To see a history that could have turned out otherwise is to experience with your own eyes the truth of its contingency. And it’s a good reminder that our own histories are still unfinished, that we can only guess how they are going to turn out. The story of modern art is not only a story of changing styles, successive movements, shifting aesthetic ideals; it’s also a story about artists striving to take their fates into their own hands by creating institutions that reflect their real needs as social and economic conditions change. Perhaps for this reason, this historical survey seems strikingly relevant to New York today, where the gallery system does not appear to be working for most artists. In fact, it’s not even working for most dealers; some of the most artistically adventurous of them have folded within the last year or so, among them the Tracy Williams Gallery, Lisa Cooley Gallery, and Murray Guy. (Just as I was finishing this article, I received the announcement that one of New York’s most prominent galleries was in the process of closing.
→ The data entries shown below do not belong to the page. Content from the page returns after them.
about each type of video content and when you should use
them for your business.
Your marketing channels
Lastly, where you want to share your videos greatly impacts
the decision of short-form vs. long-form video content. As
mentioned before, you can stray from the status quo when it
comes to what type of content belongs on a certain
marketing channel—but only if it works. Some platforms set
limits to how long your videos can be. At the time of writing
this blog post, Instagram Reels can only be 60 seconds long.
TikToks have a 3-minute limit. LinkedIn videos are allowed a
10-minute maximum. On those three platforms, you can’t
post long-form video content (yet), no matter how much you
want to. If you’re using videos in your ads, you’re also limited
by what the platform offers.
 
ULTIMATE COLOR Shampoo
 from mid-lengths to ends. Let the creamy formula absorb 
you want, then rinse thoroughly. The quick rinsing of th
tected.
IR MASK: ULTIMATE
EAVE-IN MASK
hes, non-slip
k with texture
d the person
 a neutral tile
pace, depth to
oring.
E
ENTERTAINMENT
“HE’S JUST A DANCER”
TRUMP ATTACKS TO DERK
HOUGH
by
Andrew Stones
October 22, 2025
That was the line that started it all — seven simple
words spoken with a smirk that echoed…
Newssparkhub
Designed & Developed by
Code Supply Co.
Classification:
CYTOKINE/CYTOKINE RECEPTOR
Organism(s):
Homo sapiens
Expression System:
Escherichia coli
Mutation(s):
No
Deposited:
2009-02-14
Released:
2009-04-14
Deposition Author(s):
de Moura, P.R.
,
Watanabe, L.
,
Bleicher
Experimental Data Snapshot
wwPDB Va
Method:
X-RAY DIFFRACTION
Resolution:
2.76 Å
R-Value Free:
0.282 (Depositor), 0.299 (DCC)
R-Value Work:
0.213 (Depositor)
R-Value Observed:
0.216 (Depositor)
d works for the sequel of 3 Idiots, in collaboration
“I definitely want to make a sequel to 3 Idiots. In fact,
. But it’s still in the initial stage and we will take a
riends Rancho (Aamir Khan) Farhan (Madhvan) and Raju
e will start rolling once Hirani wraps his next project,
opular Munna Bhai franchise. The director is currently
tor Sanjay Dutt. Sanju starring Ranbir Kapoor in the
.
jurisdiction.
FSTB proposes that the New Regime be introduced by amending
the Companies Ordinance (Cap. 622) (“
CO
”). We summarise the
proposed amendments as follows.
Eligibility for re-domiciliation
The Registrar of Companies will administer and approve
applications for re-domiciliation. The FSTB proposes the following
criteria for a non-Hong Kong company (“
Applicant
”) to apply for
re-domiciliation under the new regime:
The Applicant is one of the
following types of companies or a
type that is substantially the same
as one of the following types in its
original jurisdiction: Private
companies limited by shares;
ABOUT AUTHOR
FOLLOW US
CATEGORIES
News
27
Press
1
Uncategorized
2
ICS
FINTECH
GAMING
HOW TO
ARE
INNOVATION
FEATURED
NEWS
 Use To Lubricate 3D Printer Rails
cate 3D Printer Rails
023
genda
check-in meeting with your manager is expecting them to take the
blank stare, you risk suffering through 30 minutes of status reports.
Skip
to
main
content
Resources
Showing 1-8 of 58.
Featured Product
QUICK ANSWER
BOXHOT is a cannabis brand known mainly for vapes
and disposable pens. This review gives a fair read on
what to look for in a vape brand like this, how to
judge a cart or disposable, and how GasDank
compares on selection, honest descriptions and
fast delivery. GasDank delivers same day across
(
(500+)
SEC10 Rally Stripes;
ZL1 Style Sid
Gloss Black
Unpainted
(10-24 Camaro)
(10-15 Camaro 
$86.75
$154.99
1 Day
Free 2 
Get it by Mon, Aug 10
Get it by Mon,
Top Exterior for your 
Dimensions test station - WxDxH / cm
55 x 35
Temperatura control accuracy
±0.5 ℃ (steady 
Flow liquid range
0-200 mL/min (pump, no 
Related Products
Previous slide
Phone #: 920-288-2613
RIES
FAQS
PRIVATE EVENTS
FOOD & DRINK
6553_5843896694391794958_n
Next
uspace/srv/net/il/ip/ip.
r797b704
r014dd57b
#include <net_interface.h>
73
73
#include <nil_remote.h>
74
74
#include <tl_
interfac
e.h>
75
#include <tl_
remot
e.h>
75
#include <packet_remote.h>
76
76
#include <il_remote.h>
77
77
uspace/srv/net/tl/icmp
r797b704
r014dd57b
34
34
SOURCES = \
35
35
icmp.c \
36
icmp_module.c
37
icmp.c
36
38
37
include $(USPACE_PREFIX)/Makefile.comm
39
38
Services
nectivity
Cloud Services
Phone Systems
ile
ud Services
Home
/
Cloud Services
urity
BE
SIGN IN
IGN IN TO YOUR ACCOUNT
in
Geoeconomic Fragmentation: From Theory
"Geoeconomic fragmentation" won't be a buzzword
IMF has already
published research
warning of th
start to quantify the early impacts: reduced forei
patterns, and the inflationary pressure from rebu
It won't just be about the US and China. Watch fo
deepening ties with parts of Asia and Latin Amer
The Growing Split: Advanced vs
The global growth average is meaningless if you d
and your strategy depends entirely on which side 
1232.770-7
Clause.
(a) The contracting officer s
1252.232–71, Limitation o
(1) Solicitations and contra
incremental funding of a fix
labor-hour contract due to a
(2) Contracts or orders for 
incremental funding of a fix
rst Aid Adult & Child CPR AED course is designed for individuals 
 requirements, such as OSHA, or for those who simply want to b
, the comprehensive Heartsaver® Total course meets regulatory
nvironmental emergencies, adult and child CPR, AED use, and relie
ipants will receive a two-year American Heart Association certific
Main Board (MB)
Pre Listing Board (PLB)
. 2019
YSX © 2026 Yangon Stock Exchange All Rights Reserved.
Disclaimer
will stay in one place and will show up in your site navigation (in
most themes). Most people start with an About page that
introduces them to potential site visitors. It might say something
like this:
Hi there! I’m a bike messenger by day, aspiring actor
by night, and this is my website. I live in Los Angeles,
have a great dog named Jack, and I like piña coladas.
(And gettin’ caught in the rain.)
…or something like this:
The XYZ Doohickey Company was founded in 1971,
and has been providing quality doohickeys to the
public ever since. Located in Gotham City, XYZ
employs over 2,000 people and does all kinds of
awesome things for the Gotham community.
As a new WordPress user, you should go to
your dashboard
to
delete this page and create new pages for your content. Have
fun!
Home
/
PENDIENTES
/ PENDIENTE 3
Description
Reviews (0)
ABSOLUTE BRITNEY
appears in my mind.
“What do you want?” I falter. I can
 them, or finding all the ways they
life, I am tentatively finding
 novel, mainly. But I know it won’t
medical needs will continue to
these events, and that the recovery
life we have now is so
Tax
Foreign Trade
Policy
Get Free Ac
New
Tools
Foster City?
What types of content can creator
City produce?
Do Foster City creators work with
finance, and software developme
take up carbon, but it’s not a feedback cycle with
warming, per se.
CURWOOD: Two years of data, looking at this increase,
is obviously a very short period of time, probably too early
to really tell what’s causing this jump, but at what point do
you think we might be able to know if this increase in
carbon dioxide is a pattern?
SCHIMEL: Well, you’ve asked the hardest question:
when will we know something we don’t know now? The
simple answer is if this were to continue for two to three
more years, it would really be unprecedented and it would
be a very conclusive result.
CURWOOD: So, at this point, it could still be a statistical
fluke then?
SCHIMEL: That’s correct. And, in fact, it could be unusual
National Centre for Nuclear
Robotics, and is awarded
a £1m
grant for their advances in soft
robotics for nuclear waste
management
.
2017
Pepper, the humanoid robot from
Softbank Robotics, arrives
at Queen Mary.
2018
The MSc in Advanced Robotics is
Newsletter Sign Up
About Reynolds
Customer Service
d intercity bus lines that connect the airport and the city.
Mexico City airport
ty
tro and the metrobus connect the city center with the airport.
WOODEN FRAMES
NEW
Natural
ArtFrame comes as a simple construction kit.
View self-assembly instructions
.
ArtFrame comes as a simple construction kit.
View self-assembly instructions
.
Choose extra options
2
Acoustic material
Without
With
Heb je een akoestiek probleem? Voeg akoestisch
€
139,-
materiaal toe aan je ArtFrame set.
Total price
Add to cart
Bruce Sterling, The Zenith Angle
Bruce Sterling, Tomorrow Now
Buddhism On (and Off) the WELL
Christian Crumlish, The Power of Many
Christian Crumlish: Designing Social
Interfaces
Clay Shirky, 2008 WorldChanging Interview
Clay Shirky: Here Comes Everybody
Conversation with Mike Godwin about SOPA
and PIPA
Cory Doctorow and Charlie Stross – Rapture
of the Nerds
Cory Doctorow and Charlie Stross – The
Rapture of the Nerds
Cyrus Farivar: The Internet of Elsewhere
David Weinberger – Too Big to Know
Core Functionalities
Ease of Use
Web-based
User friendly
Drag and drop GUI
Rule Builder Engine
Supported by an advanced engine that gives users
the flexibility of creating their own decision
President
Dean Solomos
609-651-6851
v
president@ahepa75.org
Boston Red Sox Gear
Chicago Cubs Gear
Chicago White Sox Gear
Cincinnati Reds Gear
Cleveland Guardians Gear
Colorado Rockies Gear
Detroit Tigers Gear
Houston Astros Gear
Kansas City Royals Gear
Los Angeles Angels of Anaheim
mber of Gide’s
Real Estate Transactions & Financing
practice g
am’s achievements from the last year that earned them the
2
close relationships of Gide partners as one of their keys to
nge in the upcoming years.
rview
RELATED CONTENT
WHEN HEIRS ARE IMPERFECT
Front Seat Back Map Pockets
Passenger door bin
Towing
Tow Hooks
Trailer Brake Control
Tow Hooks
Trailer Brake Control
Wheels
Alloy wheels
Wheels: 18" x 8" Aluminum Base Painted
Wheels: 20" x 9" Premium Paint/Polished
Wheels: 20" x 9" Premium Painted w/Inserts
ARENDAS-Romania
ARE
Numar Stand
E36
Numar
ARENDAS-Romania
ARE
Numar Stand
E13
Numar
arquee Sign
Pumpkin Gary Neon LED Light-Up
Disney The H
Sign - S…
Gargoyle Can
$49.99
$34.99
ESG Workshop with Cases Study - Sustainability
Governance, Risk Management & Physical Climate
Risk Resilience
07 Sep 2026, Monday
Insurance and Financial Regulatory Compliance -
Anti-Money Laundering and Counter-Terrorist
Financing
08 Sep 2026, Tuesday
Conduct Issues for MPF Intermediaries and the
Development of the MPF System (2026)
Its owner, Andrea Rosen, explained in an e-mail that this was necessary “in order for me to be fearlessly open and responsive to our times and the future.”)

“Inventing Downtown” reminds us of a past moment when the New York art scene was scaling up to dimensions that would have seemed unthinkable to its prewar denizens, yet in retrospect looks intimate and close-knit. It’s easy to feel nostalgic, but that’s not the point. “Downtown” as it existed then, or as it still existed in the late ’70s when, as a teenager, I happened upon the punk-music scene headquartered at CBGB, no longer exists. There are no more cold-water flats either, and no one misses them, but places in which to carve out space and create an intensely interactive community around the passion for art have become almost nonexistent in the city. Some people think Hudson, New York, could be the next “downtown.” Others point to Philadelphia, Baltimore, Detroit… But I don’t think a mere geographical shift is the answer. Now that real-estate interests have identified artists as the avant-garde of gentrification—­something unimaginable in the 1950s—creating a new downtown elsewhere has become an exercise in futility: By the time you unpack your boxes, the rent goes up and you’re forced to move again. What we do need, though, is for a new system to start taking form. For all we know, what finally emerges may resemble today’s galleries as little as the galleries resemble the salons and academies of the 19th century.

In 1961, as the artists of New York were struggling toward the limelight, Marcel Duchamp was advising the opposite: “The great artist of tomorrow will go underground.” No one was listening. But somewhere, perhaps, an old mole is digging a new burrow.

*Editor’s Note: As of March 17, 2017, the exhibition is no longer scheduled to travel to Switzerland.